**WHAT IS BEING ASKED:** Quote the material below exactly as written, from the first line to the line that holds "siquiera alegar lo", endpoints included.

**LISTED ENTRIES:**
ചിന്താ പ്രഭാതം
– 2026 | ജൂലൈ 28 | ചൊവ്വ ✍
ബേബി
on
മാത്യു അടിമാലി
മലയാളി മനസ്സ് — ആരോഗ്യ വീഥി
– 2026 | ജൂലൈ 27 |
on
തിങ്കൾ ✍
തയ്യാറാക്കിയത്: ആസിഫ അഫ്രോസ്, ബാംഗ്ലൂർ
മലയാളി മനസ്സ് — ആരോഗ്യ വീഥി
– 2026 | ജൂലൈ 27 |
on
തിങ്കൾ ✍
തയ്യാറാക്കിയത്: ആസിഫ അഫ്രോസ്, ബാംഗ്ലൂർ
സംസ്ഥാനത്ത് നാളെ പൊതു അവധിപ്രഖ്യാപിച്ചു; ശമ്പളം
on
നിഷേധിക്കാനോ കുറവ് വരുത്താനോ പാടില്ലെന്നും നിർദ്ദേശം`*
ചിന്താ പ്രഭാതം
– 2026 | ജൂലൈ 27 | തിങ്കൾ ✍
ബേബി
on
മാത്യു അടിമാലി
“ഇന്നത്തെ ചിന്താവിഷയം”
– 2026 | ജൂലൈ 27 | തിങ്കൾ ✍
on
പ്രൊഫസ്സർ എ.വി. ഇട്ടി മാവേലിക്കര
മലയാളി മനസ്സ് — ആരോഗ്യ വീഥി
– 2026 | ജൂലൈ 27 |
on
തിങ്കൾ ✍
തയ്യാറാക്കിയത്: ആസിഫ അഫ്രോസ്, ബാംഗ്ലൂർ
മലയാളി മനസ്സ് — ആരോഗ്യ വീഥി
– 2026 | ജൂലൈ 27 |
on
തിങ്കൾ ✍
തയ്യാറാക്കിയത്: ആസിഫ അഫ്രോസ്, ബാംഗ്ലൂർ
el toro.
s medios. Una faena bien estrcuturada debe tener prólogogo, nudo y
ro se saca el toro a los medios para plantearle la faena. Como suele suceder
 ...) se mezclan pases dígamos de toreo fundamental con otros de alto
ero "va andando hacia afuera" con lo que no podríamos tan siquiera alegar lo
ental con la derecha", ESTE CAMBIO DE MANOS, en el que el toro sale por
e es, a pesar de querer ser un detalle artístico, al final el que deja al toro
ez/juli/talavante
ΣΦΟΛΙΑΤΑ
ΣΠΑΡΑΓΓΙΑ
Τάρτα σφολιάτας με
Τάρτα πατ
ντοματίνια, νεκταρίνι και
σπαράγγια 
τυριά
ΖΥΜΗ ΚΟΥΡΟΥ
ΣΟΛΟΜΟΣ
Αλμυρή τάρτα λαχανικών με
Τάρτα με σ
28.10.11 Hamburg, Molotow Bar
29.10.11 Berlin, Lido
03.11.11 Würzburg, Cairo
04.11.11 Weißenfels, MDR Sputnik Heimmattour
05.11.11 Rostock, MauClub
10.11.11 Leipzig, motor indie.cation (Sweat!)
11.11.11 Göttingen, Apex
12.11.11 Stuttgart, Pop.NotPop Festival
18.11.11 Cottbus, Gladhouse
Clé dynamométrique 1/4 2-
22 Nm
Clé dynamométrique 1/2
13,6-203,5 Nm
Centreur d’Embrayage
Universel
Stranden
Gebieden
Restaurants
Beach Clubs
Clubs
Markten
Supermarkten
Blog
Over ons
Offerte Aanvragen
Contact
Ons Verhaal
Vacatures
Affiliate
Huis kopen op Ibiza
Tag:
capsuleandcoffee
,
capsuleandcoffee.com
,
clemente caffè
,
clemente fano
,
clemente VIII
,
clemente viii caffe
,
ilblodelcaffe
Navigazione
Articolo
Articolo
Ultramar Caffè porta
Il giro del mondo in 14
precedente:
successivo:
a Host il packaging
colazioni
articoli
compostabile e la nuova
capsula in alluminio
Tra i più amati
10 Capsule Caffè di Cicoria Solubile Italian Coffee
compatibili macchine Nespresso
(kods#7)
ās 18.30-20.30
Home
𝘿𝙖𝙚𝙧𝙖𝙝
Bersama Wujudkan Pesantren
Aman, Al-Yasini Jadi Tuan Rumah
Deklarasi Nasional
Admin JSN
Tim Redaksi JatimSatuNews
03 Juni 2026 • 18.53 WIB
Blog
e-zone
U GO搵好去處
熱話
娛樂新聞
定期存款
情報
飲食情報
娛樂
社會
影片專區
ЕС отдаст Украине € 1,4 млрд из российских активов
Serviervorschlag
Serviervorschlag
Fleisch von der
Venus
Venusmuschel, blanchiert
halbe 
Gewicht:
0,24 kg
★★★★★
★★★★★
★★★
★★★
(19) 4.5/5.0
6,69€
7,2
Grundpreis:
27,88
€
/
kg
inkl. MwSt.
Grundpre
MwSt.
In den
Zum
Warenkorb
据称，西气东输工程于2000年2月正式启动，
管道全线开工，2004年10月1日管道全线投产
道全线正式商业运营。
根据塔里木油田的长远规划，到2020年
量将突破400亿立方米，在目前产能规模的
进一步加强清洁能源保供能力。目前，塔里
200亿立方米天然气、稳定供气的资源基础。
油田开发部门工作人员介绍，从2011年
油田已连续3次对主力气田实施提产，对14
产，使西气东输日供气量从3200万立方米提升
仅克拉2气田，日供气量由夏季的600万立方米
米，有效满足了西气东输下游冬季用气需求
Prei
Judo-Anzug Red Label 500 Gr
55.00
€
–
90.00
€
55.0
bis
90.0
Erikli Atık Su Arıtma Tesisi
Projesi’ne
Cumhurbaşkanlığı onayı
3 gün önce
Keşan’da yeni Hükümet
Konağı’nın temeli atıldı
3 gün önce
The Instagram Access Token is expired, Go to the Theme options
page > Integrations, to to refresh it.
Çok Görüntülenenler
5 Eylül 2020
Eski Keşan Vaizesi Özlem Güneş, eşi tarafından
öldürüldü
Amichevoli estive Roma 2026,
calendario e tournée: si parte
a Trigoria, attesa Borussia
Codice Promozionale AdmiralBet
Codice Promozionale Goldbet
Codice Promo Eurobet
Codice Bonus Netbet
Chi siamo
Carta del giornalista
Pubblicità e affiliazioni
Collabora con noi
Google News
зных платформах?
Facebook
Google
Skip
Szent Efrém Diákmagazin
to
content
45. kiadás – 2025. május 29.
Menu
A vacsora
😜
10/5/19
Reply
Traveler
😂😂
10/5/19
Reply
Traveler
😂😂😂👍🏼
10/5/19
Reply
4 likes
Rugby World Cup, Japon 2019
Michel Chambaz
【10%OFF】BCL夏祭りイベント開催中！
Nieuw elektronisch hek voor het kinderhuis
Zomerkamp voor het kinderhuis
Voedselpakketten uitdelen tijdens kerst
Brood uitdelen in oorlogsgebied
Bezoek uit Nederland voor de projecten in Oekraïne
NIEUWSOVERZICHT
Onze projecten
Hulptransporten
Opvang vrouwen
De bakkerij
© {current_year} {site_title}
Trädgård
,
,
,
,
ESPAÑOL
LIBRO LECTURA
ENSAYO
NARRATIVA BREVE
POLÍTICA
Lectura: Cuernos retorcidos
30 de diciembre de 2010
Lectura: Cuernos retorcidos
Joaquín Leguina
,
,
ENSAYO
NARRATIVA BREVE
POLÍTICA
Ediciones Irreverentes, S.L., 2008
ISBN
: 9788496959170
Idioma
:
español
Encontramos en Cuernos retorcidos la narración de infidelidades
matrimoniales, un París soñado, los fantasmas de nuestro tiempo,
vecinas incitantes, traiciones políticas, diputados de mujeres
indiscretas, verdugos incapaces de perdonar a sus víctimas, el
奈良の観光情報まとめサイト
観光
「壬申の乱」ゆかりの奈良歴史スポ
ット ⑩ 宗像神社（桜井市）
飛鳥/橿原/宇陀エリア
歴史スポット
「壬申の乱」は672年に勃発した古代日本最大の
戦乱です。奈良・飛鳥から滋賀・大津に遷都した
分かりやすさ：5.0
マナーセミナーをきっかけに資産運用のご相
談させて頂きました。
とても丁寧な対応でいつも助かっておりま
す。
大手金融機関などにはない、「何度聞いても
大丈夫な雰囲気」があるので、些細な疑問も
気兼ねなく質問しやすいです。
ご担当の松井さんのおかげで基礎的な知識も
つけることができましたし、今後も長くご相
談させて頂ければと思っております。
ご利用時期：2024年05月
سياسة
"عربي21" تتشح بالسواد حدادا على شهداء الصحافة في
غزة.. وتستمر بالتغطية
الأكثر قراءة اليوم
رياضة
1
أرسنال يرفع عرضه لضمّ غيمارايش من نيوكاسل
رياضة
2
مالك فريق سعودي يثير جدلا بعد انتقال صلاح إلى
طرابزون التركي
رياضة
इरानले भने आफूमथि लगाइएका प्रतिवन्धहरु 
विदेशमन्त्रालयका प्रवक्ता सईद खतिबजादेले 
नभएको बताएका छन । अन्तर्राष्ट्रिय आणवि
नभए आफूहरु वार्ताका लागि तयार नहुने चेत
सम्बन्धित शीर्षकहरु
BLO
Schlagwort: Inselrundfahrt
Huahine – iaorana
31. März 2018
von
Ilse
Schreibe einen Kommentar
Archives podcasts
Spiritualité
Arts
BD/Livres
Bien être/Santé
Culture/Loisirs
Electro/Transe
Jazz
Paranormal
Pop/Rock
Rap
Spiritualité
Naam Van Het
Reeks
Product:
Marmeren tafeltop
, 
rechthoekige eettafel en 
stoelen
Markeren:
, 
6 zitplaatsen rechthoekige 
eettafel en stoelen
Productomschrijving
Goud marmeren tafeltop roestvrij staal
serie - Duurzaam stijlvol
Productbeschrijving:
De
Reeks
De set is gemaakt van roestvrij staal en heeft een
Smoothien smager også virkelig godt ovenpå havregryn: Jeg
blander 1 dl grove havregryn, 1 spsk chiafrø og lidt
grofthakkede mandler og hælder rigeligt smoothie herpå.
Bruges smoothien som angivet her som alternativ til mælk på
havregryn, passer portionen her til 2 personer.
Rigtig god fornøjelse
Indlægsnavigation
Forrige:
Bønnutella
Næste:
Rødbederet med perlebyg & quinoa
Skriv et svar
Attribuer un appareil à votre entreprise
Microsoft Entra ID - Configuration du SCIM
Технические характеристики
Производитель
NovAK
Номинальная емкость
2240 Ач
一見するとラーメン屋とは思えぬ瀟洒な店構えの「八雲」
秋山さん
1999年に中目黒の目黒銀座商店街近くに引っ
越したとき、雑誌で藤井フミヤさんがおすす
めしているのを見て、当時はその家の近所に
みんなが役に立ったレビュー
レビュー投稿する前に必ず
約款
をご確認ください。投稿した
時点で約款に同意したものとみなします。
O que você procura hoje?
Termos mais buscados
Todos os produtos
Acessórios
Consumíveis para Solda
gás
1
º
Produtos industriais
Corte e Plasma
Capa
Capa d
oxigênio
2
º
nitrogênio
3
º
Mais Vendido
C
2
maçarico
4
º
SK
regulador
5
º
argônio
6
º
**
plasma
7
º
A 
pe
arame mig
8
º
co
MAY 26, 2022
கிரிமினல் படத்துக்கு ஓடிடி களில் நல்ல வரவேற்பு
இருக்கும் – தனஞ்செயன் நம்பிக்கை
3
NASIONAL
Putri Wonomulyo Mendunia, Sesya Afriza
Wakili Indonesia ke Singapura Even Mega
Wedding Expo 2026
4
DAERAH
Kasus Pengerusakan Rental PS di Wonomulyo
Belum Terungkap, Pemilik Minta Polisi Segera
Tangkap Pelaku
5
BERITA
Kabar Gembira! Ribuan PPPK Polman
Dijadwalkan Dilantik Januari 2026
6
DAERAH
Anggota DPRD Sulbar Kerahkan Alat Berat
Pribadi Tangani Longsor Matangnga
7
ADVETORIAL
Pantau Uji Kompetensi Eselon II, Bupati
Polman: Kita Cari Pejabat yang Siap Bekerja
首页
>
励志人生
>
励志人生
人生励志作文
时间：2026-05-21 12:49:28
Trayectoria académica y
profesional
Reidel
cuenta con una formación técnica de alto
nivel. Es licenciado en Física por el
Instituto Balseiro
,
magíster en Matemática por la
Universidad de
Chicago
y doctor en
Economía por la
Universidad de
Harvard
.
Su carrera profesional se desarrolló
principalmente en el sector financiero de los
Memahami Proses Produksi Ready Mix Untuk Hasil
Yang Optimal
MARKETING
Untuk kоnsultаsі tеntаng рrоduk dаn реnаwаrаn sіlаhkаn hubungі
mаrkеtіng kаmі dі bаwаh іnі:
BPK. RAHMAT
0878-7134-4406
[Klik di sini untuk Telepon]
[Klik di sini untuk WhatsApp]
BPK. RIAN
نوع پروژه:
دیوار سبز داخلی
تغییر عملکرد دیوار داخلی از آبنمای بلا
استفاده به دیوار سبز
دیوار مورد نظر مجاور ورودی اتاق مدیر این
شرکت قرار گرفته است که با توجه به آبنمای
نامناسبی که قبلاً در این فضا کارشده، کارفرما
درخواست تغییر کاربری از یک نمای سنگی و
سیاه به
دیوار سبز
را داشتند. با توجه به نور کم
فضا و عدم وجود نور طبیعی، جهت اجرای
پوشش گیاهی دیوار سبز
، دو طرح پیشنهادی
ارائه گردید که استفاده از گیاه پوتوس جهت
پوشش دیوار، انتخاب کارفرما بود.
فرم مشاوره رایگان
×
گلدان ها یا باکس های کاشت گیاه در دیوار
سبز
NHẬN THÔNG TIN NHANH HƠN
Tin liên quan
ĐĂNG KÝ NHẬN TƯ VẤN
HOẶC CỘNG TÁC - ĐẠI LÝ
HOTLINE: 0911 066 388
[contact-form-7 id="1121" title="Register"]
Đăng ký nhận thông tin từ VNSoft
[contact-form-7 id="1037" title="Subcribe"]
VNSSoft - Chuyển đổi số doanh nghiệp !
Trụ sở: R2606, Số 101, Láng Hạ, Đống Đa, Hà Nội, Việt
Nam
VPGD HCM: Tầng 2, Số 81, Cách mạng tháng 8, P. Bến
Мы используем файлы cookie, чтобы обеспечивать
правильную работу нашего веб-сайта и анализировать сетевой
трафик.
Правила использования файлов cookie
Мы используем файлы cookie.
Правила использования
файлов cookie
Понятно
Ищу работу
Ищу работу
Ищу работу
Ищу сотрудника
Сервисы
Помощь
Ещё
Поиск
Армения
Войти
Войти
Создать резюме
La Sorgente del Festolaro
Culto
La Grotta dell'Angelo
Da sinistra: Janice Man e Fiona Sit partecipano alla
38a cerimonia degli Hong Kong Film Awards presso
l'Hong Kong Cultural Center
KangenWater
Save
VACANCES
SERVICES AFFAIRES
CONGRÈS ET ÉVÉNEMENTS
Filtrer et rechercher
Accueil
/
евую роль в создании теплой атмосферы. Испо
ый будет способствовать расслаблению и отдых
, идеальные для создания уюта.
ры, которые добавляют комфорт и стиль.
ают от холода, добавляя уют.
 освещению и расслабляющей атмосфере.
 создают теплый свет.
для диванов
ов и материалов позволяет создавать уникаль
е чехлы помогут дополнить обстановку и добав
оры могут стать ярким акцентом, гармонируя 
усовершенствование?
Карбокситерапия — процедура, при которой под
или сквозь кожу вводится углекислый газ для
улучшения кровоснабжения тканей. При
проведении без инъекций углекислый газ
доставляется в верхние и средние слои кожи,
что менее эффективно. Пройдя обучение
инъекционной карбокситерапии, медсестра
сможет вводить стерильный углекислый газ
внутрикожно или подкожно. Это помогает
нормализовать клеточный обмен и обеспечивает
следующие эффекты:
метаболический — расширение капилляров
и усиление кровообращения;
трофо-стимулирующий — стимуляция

**EXERCISE ANSWER:**
ചിന്താ പ്രഭാതം
– 2026 | ജൂലൈ 28 | ചൊവ്വ ✍
ബേബി
on
മാത്യു അടിമാലി
മലയാളി മനസ്സ് — ആരോഗ്യ വീഥി
– 2026 | ജൂലൈ 27 |
on
തിങ്കൾ ✍
തയ്യാറാക്കിയത്: ആസിഫ അഫ്രോസ്, ബാംഗ്ലൂർ
മലയാളി മനസ്സ് — ആരോഗ്യ വീഥി
– 2026 | ജൂലൈ 27 |
on
തിങ്കൾ ✍
തയ്യാറാക്കിയത്: ആസിഫ അഫ്രോസ്, ബാംഗ്ലൂർ
സംസ്ഥാനത്ത് നാളെ പൊതു അവധിപ്രഖ്യാപിച്ചു; ശമ്പളം
on
നിഷേധിക്കാനോ കുറവ് വരുത്താനോ പാടില്ലെന്നും നിർദ്ദേശം`*
ചിന്താ പ്രഭാതം
– 2026 | ജൂലൈ 27 | തിങ്കൾ ✍
ബേബി
on
മാത്യു അടിമാലി
“ഇന്നത്തെ ചിന്താവിഷയം”
– 2026 | ജൂലൈ 27 | തിങ്കൾ ✍
on
പ്രൊഫസ്സർ എ.വി. ഇട്ടി മാവേലിക്കര
മലയാളി മനസ്സ് — ആരോഗ്യ വീഥി
– 2026 | ജൂലൈ 27 |
on
തിങ്കൾ ✍
തയ്യാറാക്കിയത്: ആസിഫ അഫ്രോസ്, ബാംഗ്ലൂർ
മലയാളി മനസ്സ് — ആരോഗ്യ വീഥി
– 2026 | ജൂലൈ 27 |
on
തിങ്കൾ ✍
തയ്യാറാക്കിയത്: ആസിഫ അഫ്രോസ്, ബാംഗ്ലൂർ
el toro.
s medios. Una faena bien estrcuturada debe tener prólogogo, nudo y
ro se saca el toro a los medios para plantearle la faena. Como suele suceder
 ...) se mezclan pases dígamos de toreo fundamental con otros de alto
ero "va andando hacia afuera" con lo que no podríamos tan siquiera alegar lo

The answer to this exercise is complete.